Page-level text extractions
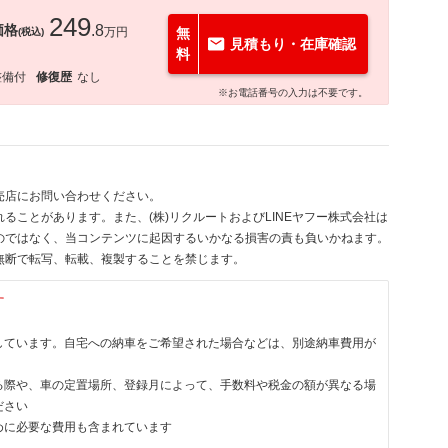
249
価格
.8
万円
無
(税込)
見積もり・在庫確認
料
整備付
修復歴
なし
※お電話番号の入力は不要です。
売店にお問い合わせください。
ることがあります。また、(株)リクルートおよびLINEヤフー株式会社は
のではなく、当コンテンツに起因するいかなる損害の責も負いかねます。
無断で転写、転載、複製することを禁じます。
す
しています。自宅への納車をご希望された場合などは、別途納車費用が
る際や、車の定置場所、登録月によって、手数料や税金の額が異なる場
ださい
めに必要な費用も含まれています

▶ **Exercise**
Transcribe nothing except the lines from the one with "売店にお問い合わせください。" through the end of the data above, each exactly as it appears.

▶ **Response to this task**
売店にお問い合わせください。
ることがあります。また、(株)リクルートおよびLINEヤフー株式会社は
のではなく、当コンテンツに起因するいかなる損害の責も負いかねます。
無断で転写、転載、複製することを禁じます。
す
しています。自宅への納車をご希望された場合などは、別途納車費用が
る際や、車の定置場所、登録月によって、手数料や税金の額が異なる場
ださい
めに必要な費用も含まれています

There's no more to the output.